Enfin, la vingtième année vit l'ennemi renoncer à ses grasses
campagnes et descendre en fuyant des sommets élevés de l'Ithôme."
Les Lacédémoniens se partagèrent la Messénie; seulement,
une fois revenus dans leurs foyers, ils refusèrent de
traiter les Parthénies sur le même pied que les autres citoyens,
prétendant qu'ils étaient nés d'unions illégitimes.
Ceux-ci se concertèrent alors avec les hilotes et complotèrent
le massacre des Spartiates ; il fut convenu que le signal de
l'attaque serait un pilas ou bonnet laconien hissé {au haut
d'une pique}. Mais quelques hilotes dénoncèrent le complot.

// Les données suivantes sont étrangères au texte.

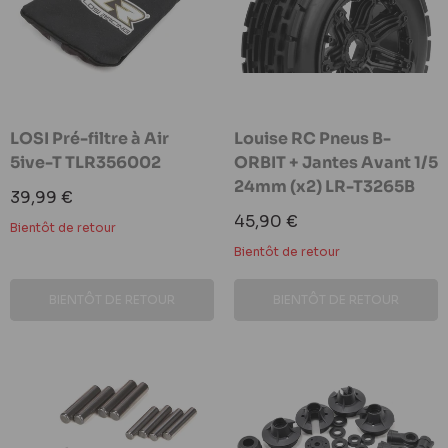
LOSI Pré-filtre à Air
Louise RC Pneus B-
5ive-T TLR356002
ORBIT + Jantes Avant 1/5
24mm (x2) LR-T3265B
Prix
39,99 €
réduit
Prix
45,90 €
Bientôt de retour
réduit
Bientôt de retour
BIENTÔT DE RETOUR
BIENTÔT DE RETOUR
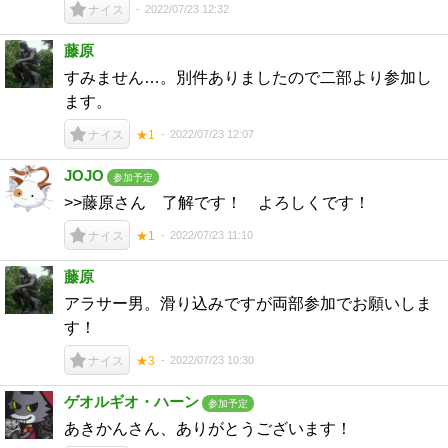
2022/07/23 12:32
ナイス
藤原
すみません…。別件ありましたので二部より参加し
ます。
2022/07/23 12:07
ナイス
★1
JOJO
参加予定
>>藤原さん 了解です！ よろしくです！
2022/07/23 11:10
ナイス
★1
藤原
アラサー男。滑り込みですが両部参加でお願いしま
す！
2022/07/23 10:30
ナイス
★3
ゲオルギオ・ハーン
参加予定
あきかんさん、ありがとうございます！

On jugea toutefois difficile de prévenir les Parthénies par
une attaque à main armée, car ils étaient nombreux et étroitement
unis entre eux, se regardant tous naturellement
comme frères. On se borna donc à faire sortir de l'agora
ceux des conjurés qui devaient hisser le signal convenu. Les
autres comprirent que leur plan était découvert, et ils se
tinrent cois. On se servit alors de l'influence qu'avaient sur
eux leurs pères pour les décider à aller au loin fonder une
colonie : s'ils trouvaient quelque emplacement suffisamment
spacieux, ils devaient s'y fixer définitivemeet; autrement,
on les engageait à revenir et on leur promettait le cinquième
des terres de la Messénie. A ces conditions ils partirent
et allèrent aborder {en Iapygie} chez les Achéens;
ils les trouvèrent aux prises avec les Barbares, et, comme
ils avaient voulu partager leurs dangers, ceux-ci leur permirent
de fonder la ville de Tarente sur leur territoire.